2) Recursive dependencies massively increase that risk.
3) You should check all your dependencies into your repo, or at least some kind of manifest with secured signatures of those dependencies, and never automatically update dependencies.
I see a few things that can improve this situation by quite a lot:
1) Languages should provide an extensive and expressive standard library of some sort, either one bundled with the language, or a tightly vetted and controlled set of first-party dependencies.
2) Package managers should not automatically resolve recursive dependencies, but should force users to manually add all dependencies of any dependency that is added. This additional friction would force you to acknowledge all the risk you are taking on by adding dependencies, and it would force the ecosystem as a whole to reduce the number of dependencies.

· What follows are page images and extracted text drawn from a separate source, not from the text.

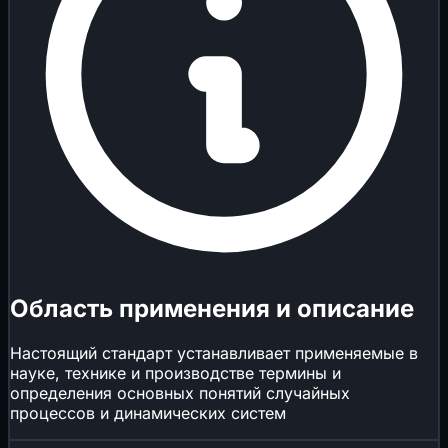
Область применения и описание
Настоящий стандарт устанавливает применяемые в
науке, технике и производстве термины и
определения основных понятий случайных
процессов и динамических систем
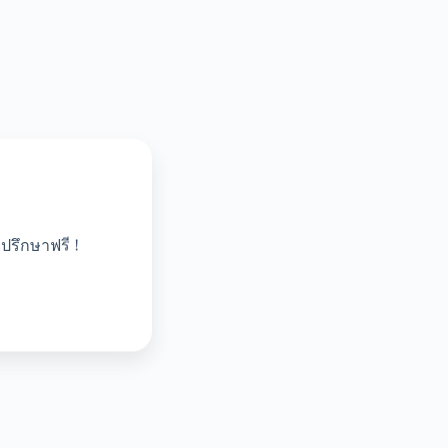
ปรึกษาฟรี !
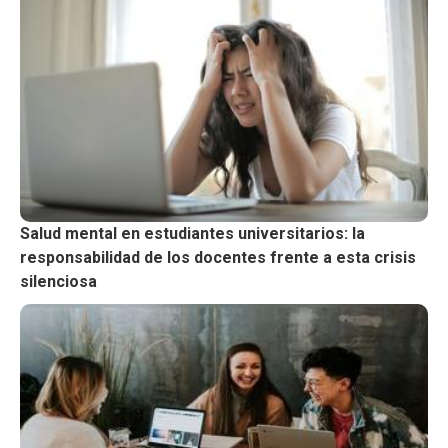
Salud mental en estudiantes universitarios: la
responsabilidad de los docentes frente a esta crisis
silenciosa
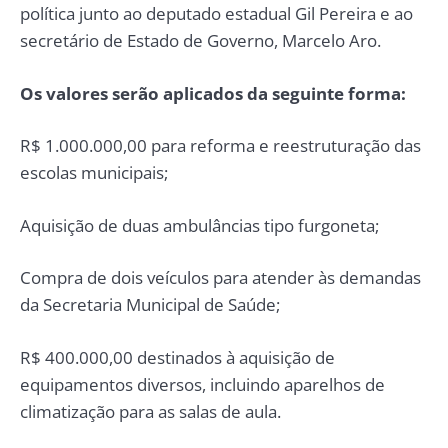
política junto ao deputado estadual Gil Pereira e ao
secretário de Estado de Governo, Marcelo Aro.
Os valores serão aplicados da seguinte forma:
R$ 1.000.000,00 para reforma e reestruturação das
escolas municipais;
Aquisição de duas ambulâncias tipo furgoneta;
Compra de dois veículos para atender às demandas
da Secretaria Municipal de Saúde;
R$ 400.000,00 destinados à aquisição de
equipamentos diversos, incluindo aparelhos de
climatização para as salas de aula.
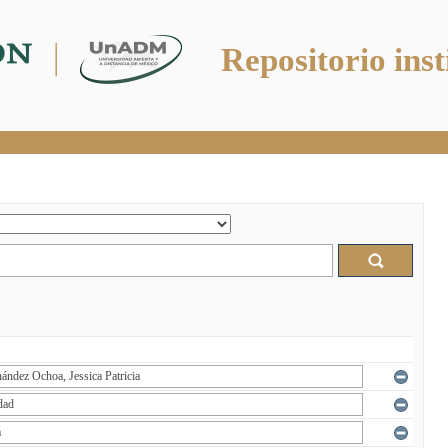
Repositorio inst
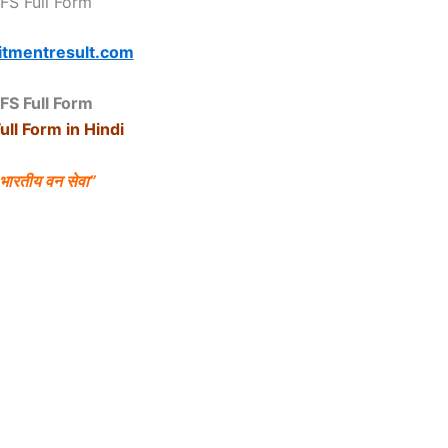
IFS Full Form
itmentresult.com
IFS Full Form
Full Form in Hindi
भारतीय
वन
सेवा”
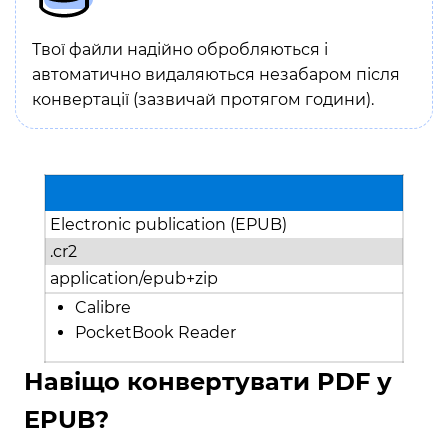
Твої файли надійно обробляються і
автоматично видаляються незабаром після
конвертації (зазвичай протягом години).
Electronic publication (EPUB)
.cr2
application/epub+zip
Calibre
PocketBook Reader
Навіщо конвертувати PDF у
EPUB?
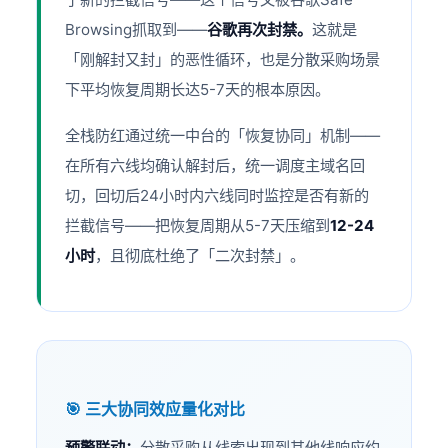
Browsing抓取到——
谷歌再次封禁。
这就是
「刚解封又封」的恶性循环，也是分散采购场景
下平均恢复周期长达5-7天的根本原因。
全栈防红通过统一中台的「恢复协同」机制——
在所有六线均确认解封后，统一调度主域名回
切，回切后24小时内六线同时监控是否有新的
拦截信号——把恢复周期从5-7天压缩到
12-24
小时
，且彻底杜绝了「二次封禁」。
🎯 三大协同效应量化对比
预警联动：
分散采购从线索出现到其他线响应约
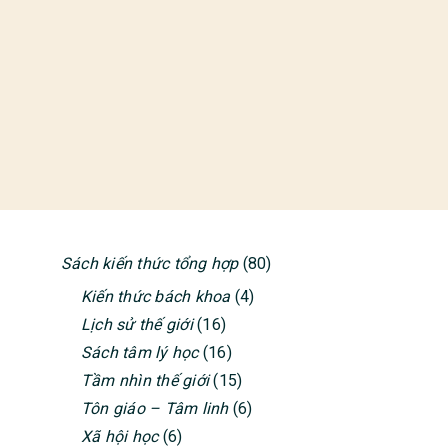
Sách kiến thức tổng hợp
(80)
PRIMARY
Kiến thức bách khoa
(4)
SIDEBAR
Lịch sử thế giới
(16)
Sách tâm lý học
(16)
Tầm nhìn thế giới
(15)
Tôn giáo – Tâm linh
(6)
Xã hội học
(6)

Linux users who install their apps via a package manager (other than, iiuc, AUR) have at least the vetting of a third party. And this is why a lot of work goes into reproduceable builds and minimal bootstraps.
Apps provided on any platform by major, trusted vendors are much more likely to be safe. Apple/Microsoft/Adobe might find themselves compelled to add a government backdoor, but they're probably not going to chuck in code to send your credit card number to the darkweb.
As for install random programs from unknown vendors on the Google Play Store, yeah, I'm a bit nervous about that. It would be nice if we could manage trust on such platforms in some way, but all we can do is hope to be on guard at all times. Google clearly doesn't care if you get hacked by a third party, as long as they don't do it directly.
Web browsers do a lot of sandboxing to prevent outside tampering by other applications. Your secured content is encrypted by HTTPS between the server and your browser... but extensions sit inside the browser sandbox, often with full access to your decrypted web traffic.
If most of your secure information is handled via web browsers, as is usually the case today, extensions are drastically more risky than arbitrary software, because of the privileged place in the stack they operate.
not the person you are replying to, but for me, it applies the same. I only have uBlock Origin and password manager for extensions, and my phone has very few apps. I don't trust other devs to not succumb to temptation, so I don't use their apps. It would not be difficult for me to give up the smart phone for a feature phone.